▸ Task: Although the data below contains pictures, output only the lines between those holding "ppens in your" and "WHATSAPP:008613780964661", inclusive, exactly and without those pictures.

▸ Supplied records:
* * * * * * *

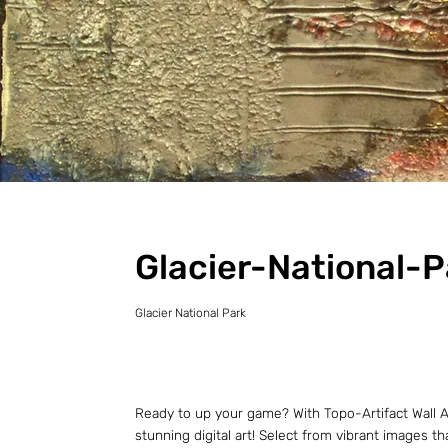
Glacier-National-P
Glacier National Park
Ready to up your game? With Topo-Artifact Wall Ar
stunning digital art! Select from vibrant images t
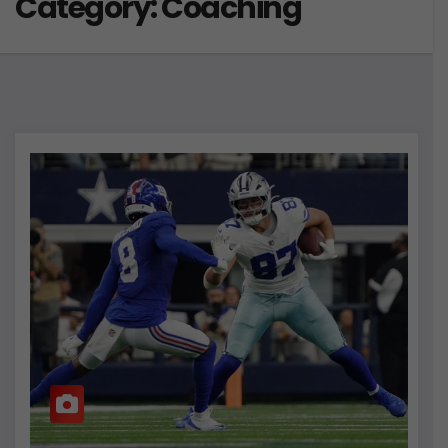
Category:
Coaching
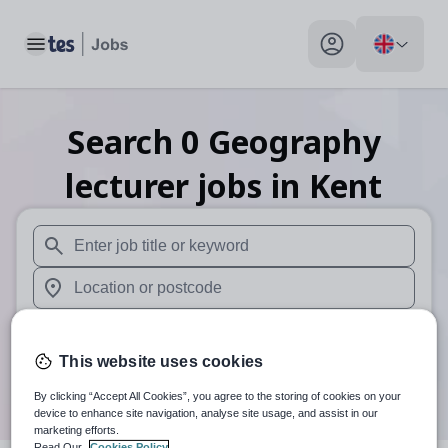
Toggle main menu
My profile toggle
Search
0
Geography
lecturer
jobs
in Kent
When autosuggest results are available use up and down arr
When autocomplete results are available use up and down a
30 miles
This website uses cookies
Search
By clicking “Accept All Cookies”, you agree to the storing of cookies on your
device to enhance site navigation, analyse site usage, and assist in our
marketing efforts.
Read Our
Cookies Policy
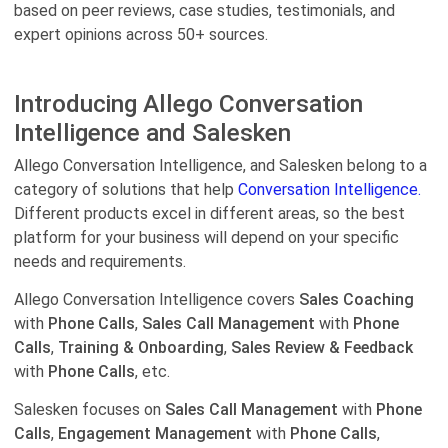
based on peer reviews, case studies, testimonials, and
expert opinions across 50+ sources.
Introducing Allego Conversation
Intelligence and Salesken
Allego Conversation Intelligence, and Salesken belong to a
category of solutions that help
Conversation Intelligence.
Different products excel in different areas, so the best
platform for your business will depend on your specific
needs and requirements.
Allego Conversation Intelligence covers
Sales Coaching
with
Phone Calls
,
Sales Call Management
with
Phone
Calls
,
Training & Onboarding
,
Sales Review & Feedback
with
Phone Calls
, etc.
Salesken focuses on
Sales Call Management
with
Phone
Calls
,
Engagement Management
with
Phone Calls
,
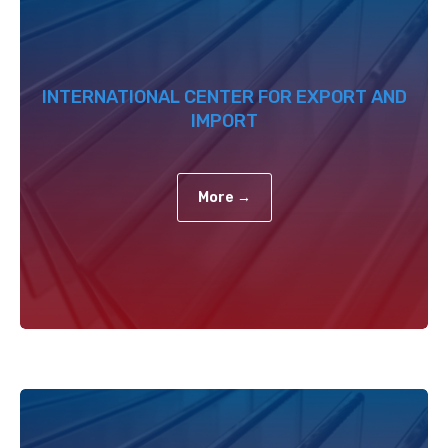
INTERNATIONAL CENTER FOR EXPORT AND
IMPORT
More →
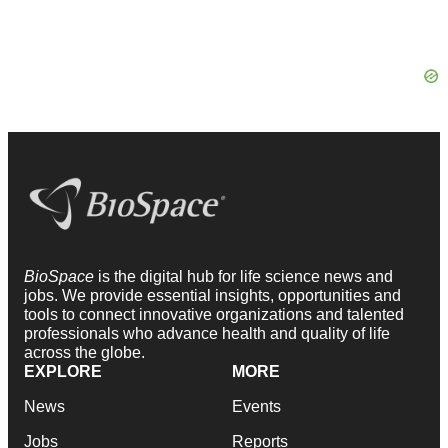
BioSpace
is the digital hub for life science news and
jobs. We provide essential insights, opportunities and
tools to connect innovative organizations and talented
professionals who advance health and quality of life
across the globe.
EXPLORE
MORE
News
Events
Jobs
Reports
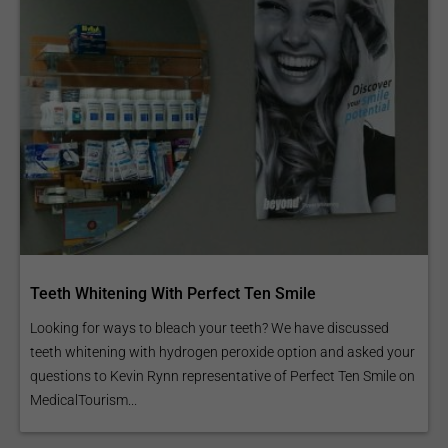
Teeth Whitening With Perfect Ten Smile
Looking for ways to bleach your teeth? We have discussed
teeth whitening with hydrogen peroxide option and asked your
questions to Kevin Rynn representative of Perfect Ten Smile on
MedicalTourism...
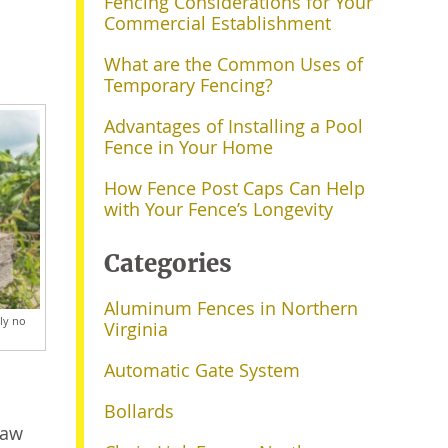
Fencing Considerations for Your
Commercial Establishment
What are the Common Uses of
Temporary Fencing?
Advantages of Installing a Pool
Fence in Your Home
How Fence Post Caps Can Help
with Your Fence’s Longevity
Categories
Aluminum Fences in Northern
ely no
Virginia
Automatic Gate System
Bollards
naw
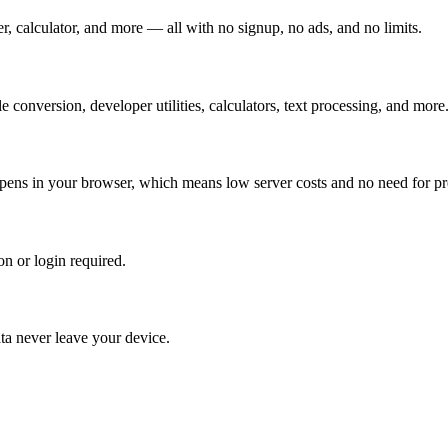
, calculator, and more — all with no signup, no ads, and no limits.
 conversion, developer utilities, calculators, text processing, and more
ppens in your browser, which means low server costs and no need for p
n or login required.
ata never leave your device.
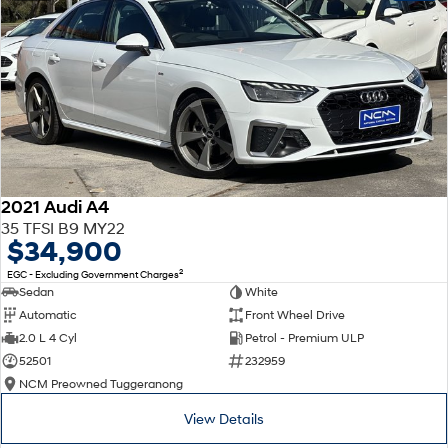
2021 Audi A4
35 TFSI B9 MY22
$34,900
2
EGC - Excluding Government Charges
Sedan
White
Automatic
Front Wheel Drive
2.0 L 4 Cyl
Petrol - Premium ULP
52501
232959
NCM Preowned Tuggeranong
View Details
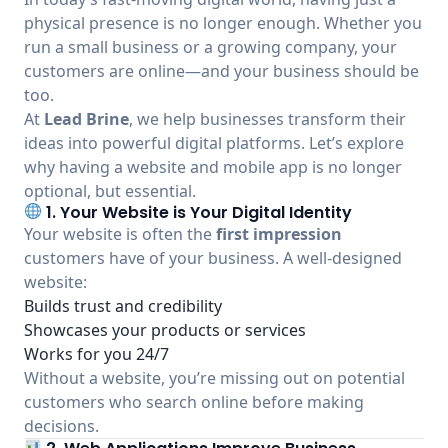
physical presence is no longer enough. Whether you
run a small business or a growing company, your
customers are online—and your business should be
too.
At
Lead Brine
, we help businesses transform their
ideas into powerful digital platforms. Let’s explore
why having a website and mobile app is no longer
optional, but essential.
1. Your Website is Your Digital Identity
Your website is often the
first impression
customers have of your business. A well-designed
website:
Builds trust and credibility
Showcases your products or services
Works for you 24/7
Without a website, you’re missing out on potential
customers who search online before making
decisions.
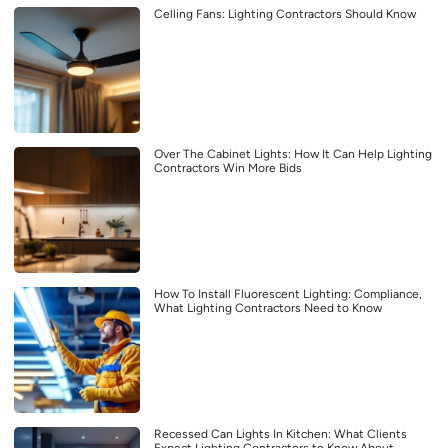
Celling Fans: Lighting Contractors Should Know
Over The Cabinet Lights: How It Can Help Lighting
Contractors Win More Bids
How To Install Fluorescent Lighting: Compliance,
What Lighting Contractors Need to Know
Recessed Can Lights In Kitchen: What Clients
Expect Lighting Contractors to Know About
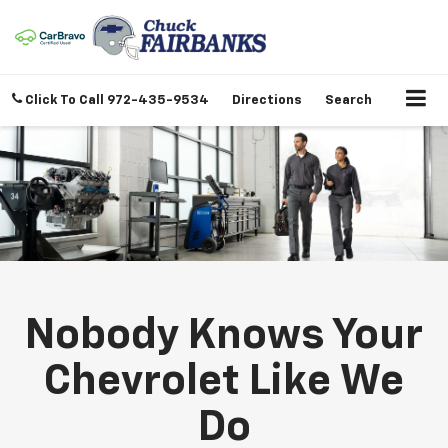
Click To Call
972-435-9534
Directions
Search
Nobody Knows Your
Chevrolet Like We
Do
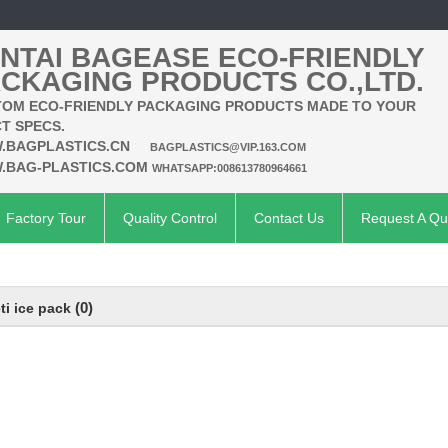
NTAI BAGEASE ECO-FRIENDLY
CKAGING PRODUCTS CO.,LTD.
OM ECO-FRIENDLY PACKAGING PRODUCTS MADE TO YOUR
T SPECS.
.BAGPLASTICS.CN
BAGPLASTICS@VIP.163.COM
.BAG-PLASTICS.COM
WHATSAPP:008613780964661
Factory Tour
Quality Control
Contact Us
Request A Qu
(0)
ti ice pack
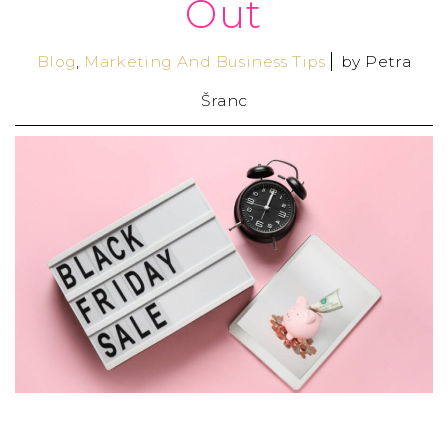
Out
Blog
,
Marketing And Business Tips
by
Petra
Šranc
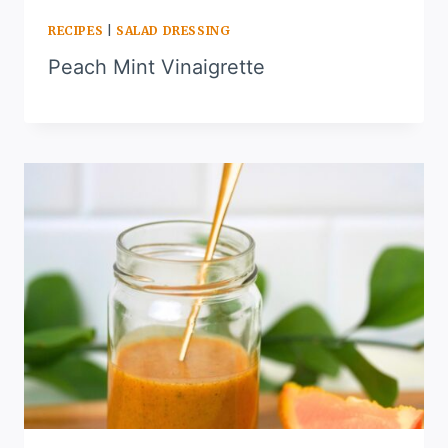
RECIPES
|
SALAD DRESSING
Peach Mint Vinaigrette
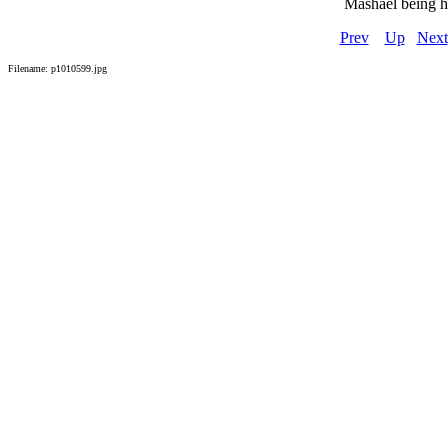
Mashael being h
Prev
Up
Next
Filename: p1010599.jpg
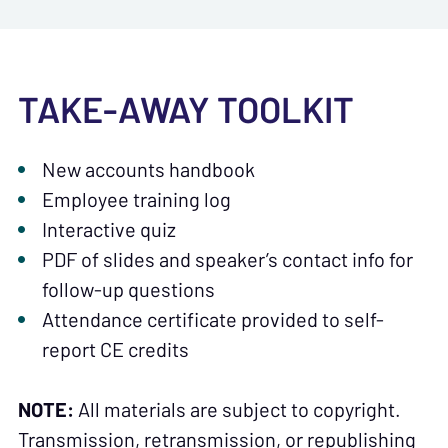
TAKE-AWAY TOOLKIT
New accounts handbook
Employee training log
Interactive quiz
PDF of slides and speaker’s contact info for
follow-up questions
Attendance certificate provided to self-
report CE credits
NOTE:
All materials are subject to copyright.
Transmission, retransmission, or republishing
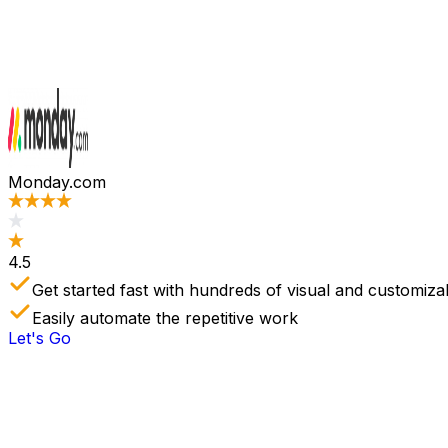
Monday.com
4.5
Get started fast with hundreds of visual and customiza
Easily automate the repetitive work
Let's Go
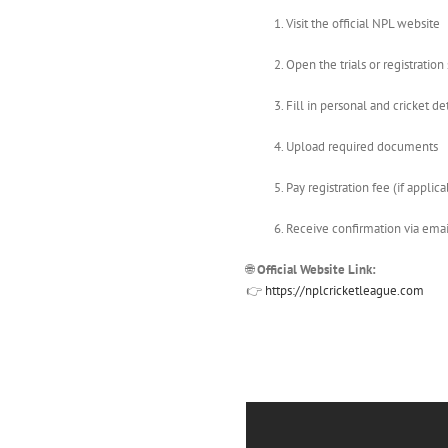
Visit the official NPL website
Open the trials or registration
Fill in personal and cricket det
Upload required documents
Pay registration fee (if applica
Receive confirmation via ema
🌐
Official Website Link:
👉
https://nplcricketleague.com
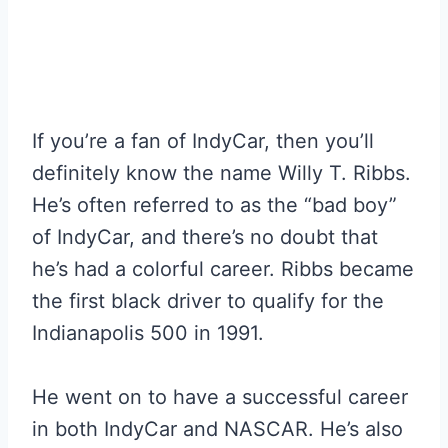
If you’re a fan of IndyCar, then you’ll
definitely know the name Willy T. Ribbs.
He’s often referred to as the “bad boy”
of IndyCar, and there’s no doubt that
he’s had a colorful career. Ribbs became
the first black driver to qualify for the
Indianapolis 500 in 1991.
He went on to have a successful career
in both IndyCar and NASCAR. He’s also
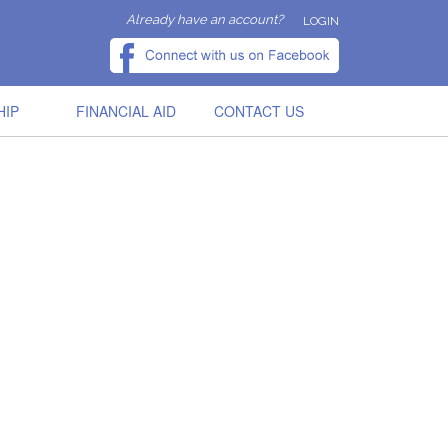
Already have an account?
LOGIN
HIP
FINANCIAL AID
CONTACT US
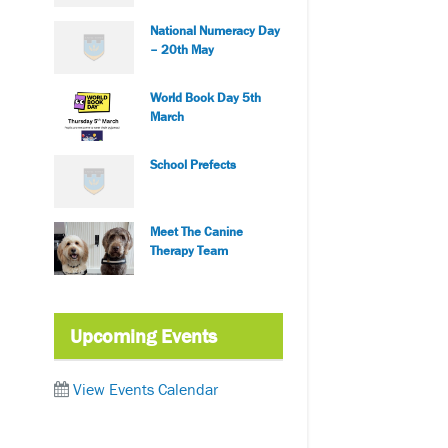
National Numeracy Day
– 20th May
World Book Day 5th
March
School Prefects
Meet The Canine
Therapy Team
Upcoming Events
View Events Calendar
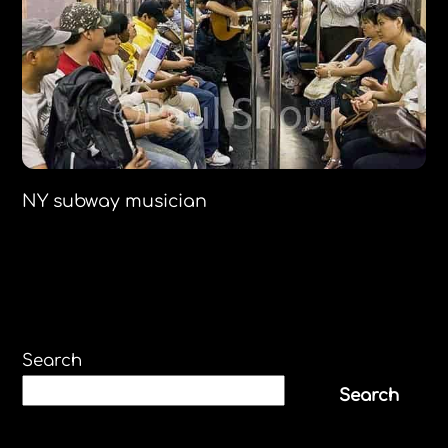
NY subway musician
Search
Search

* * * * * * *

▸ Task output:
ppens in your browser, which means low server costs and no need for p
n or login required.
ata never leave your device.
2021 Audi A4
35 TFSI B9 MY22
$34,900
2
EGC - Excluding Government Charges
Sedan
White
Automatic
Front Wheel Drive
2.0 L 4 Cyl
Petrol - Premium ULP
52501
232959
NCM Preowned Tuggeranong
View Details
physical presence is no longer enough. Whether you
run a small business or a growing company, your
customers are online—and your business should be
too.
At
Lead Brine
, we help businesses transform their
ideas into powerful digital platforms. Let’s explore
why having a website and mobile app is no longer
optional, but essential.
1. Your Website is Your Digital Identity
Your website is often the
first impression
customers have of your business. A well-designed
website:
Builds trust and credibility
Showcases your products or services
Works for you 24/7
Without a website, you’re missing out on potential
customers who search online before making
decisions.
Celling Fans: Lighting Contractors Should Know
Over The Cabinet Lights: How It Can Help Lighting
Contractors Win More Bids
How To Install Fluorescent Lighting: Compliance,
What Lighting Contractors Need to Know
Recessed Can Lights In Kitchen: What Clients
Expect Lighting Contractors to Know About
Click To Call
972-435-9534
Directions
Search
Nobody Knows Your
Chevrolet Like We
Do
NTAI BAGEASE ECO-FRIENDLY
CKAGING PRODUCTS CO.,LTD.
OM ECO-FRIENDLY PACKAGING PRODUCTS MADE TO YOUR
T SPECS.
.BAGPLASTICS.CN
BAGPLASTICS@VIP.163.COM
.BAG-PLASTICS.COM
WHATSAPP:008613780964661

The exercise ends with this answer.